On Sat, Apr 27, 2019 at 06:42:51AM -0400, Prarit Bhargava wrote:
> On 4/27/19 6:24 AM, Heiko Carstens wrote:
>
> >
> > diff --git a/kernel/module.c b/kernel/module.c
> > index 410eeb7e4f1d..48748cfec991 100644
> > --- a/kernel/module.c
> > +++ b/kernel/module.c
> > @@ -3585,6 +3585,7 @@ again:
> > finished_loading(mod->name));
> > if (err)
> > goto out_unlocked;
> > + cond_resched();
> Heiko, I'm testing on 2-cpu systems which appear to show the problem ~10% of the
> time. On another system I backed out my original patch to set a baseline, and
> noticed that occasionally the time to boot the system doubles from ~4 seconds to
> 9 seconds. Is this something you're also concerned with?
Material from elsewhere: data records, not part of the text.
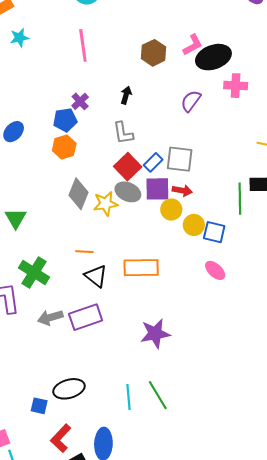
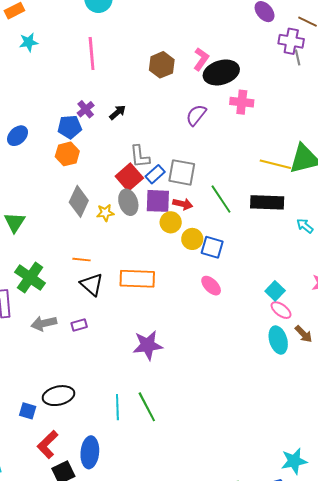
pink L-shape: (193, 45) -> (201, 59), turned -30
black arrow: (126, 95) -> (118, 112), moved, turned 30
gray L-shape: (123, 133) -> (140, 157), moved
gray ellipse: (128, 192) -> (128, 202), turned 45
green line: (240, 199) -> (221, 199), moved, turned -36
yellow star: (106, 204) -> (105, 213), size x0.7
purple rectangle: (86, 317) -> (79, 325), size x0.5

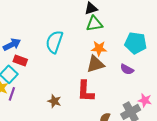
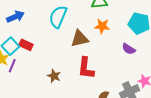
red rectangle: (20, 60) -> (26, 45), moved
brown triangle: (95, 64) -> (80, 39), moved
This _could_ be an issue, since I see the problem much more likely to
happen on systems with many devices (where many means only something
like 10 block devices). As far as I can tell it looks like
systemd/udevd tries to modprobe at the s390-trng module for each(!)
device.
I have no idea why it is doing that... however given that (failed)
module handling now sometimes takes more time, this might become a
real issue on system with several 1000s of block devices, which is a
realistic scenario at least on s390.